Part Seventeen
THE CALAVERA ENTERS
They’d started appearing out of nowhere; the Poltergeist, the Halloween skulls, and now a grinning Calavera, the candy skull symbolizing the Mexican Day of the Dead. Barbara thought she probably should do something but didn’t know whether to call 911 or an exorcist.
She looked up at the Calavera and told it to put the Mexicans down immediately.
“Ah, but the little sweethearts don’t want to leave me,” it replied in sugary tones.
“Little sweethearts”? A poor choice of words, Barbara thought, for cradled in its arms were replicas of some of the cruelest entities ever known, like Ah Kin, the priest who demanded human hearts as a sacrifice. She looked sternly up at the Mexican Entities. “I only just managed to save American Entities from being eaten by Halloween skulls. You’ll be gobbled up if you don’t get down.”
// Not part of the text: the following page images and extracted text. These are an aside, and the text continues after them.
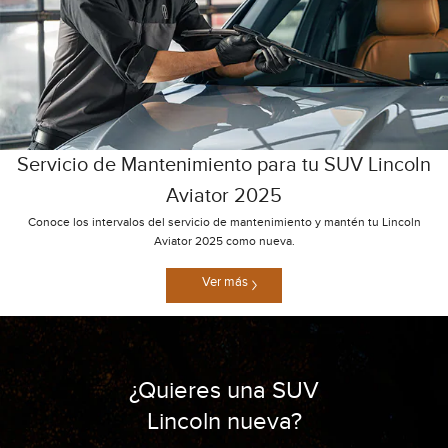
Servicio de Mantenimiento para tu SUV Lincoln
Aviator 2025
Conoce los intervalos del servicio de mantenimiento y mantén tu Lincoln
Aviator 2025 como nueva.
Ver más
¿Quieres una SUV
Lincoln nueva?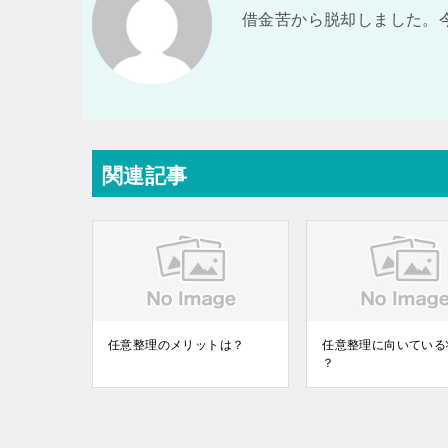
借金苦から脱却しました。
関連記事
任意整理のメリットは？
任意整理に向いている
？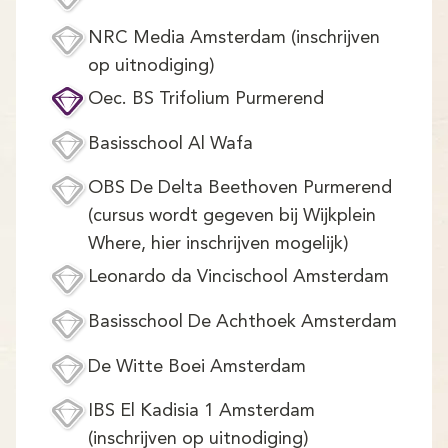
NRC Media Amsterdam (inschrijven
op uitnodiging)
Oec. BS Trifolium Purmerend
Basisschool Al Wafa
OBS De Delta Beethoven Purmerend
(cursus wordt gegeven bij Wijkplein
Where, hier inschrijven mogelijk)
Leonardo da Vincischool Amsterdam
Basisschool De Achthoek Amsterdam
De Witte Boei Amsterdam
IBS El Kadisia 1 Amsterdam
(inschrijven op uitnodiging)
They laughed. “No, the opposite. We’re going to eat the Calavera. She’s made of sugar candy.” And indeed, Ah Kin and the Quetzalcoatl were making tentative licks at her face. The Calavera began to chant in a high sweet voice:
“Zapotec mighty and revered,
Mayan Death Mask worshipped and feared,
Jaina Island Figurine of the setting sun
Teotl the inexplicable one,
Olmec Head spirit sublime and gracious,
Quetzalcoatl, with appetite voracious
Mexcala, a Stone without price
Ah Kin of the ritual sacrifice
Aztec goddess Tlazolteotl . . .”
Ah Kin and the Quetzalcoatl were now nibbling at the face, and the Calavera’s voice broke a little, but it still held the others tightly in its arms. Barbara thought she’d try bribery; she could always turn to ungovernable rage if that didn’t work.
“I would let you have your own entry on the CosmicGossip website if you let them go,” she offered.
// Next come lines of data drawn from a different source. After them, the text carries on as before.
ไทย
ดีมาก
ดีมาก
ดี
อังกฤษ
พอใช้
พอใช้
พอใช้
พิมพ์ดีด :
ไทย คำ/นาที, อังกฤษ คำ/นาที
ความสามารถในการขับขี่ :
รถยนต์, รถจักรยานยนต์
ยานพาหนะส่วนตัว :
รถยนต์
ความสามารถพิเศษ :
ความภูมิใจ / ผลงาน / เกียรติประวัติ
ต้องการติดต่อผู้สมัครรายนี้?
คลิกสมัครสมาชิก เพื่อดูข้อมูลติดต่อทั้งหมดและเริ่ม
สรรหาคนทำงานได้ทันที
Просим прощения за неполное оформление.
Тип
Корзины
The Calavera stopped the chant, which Barbara rather regretted because she was wondering what on earth it could find to rhyme with “Tlazolteotl.”
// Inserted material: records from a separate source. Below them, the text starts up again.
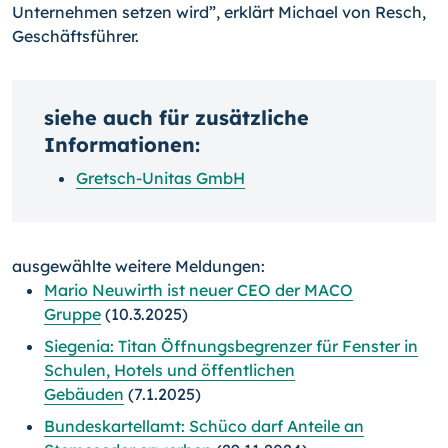
Unternehmen setzen wird”, erklärt Michael von Resch,
Geschäftsführer.
siehe auch für zusätzliche
Informationen:
Gretsch­-Unitas GmbH
ausgewählte weitere Meldungen:
Mario Neuwirth ist neuer CEO der MACO
Gruppe
(10.3.2025)
Siegenia: Titan Öffnungsbegrenzer für Fenster in
Schulen, Hotels und öffentlichen
Gebäuden
(7.1.2025)
Bundeskartellamt: Schüco darf Anteile an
“It would be nice to be remembered, for Calaveras are only meant to last a day,” it said to Barbara, then dropped to the floor and shattered. The Mexicans gathered up the sugar-candy pieces, began eating them, and almost immediately started making sick noises. Had the candy skull been made of a sweet-tasting but poisonous substance, like antifreeze? Barbara decided to forget the Calavera website entry. After all, gods were famed for their duplicity. She gave the Mexicans a box of tissues and told them to clean themselves up, then turned to the Medallions, who had been trying to attract her attention for some time. Was this yet another problem?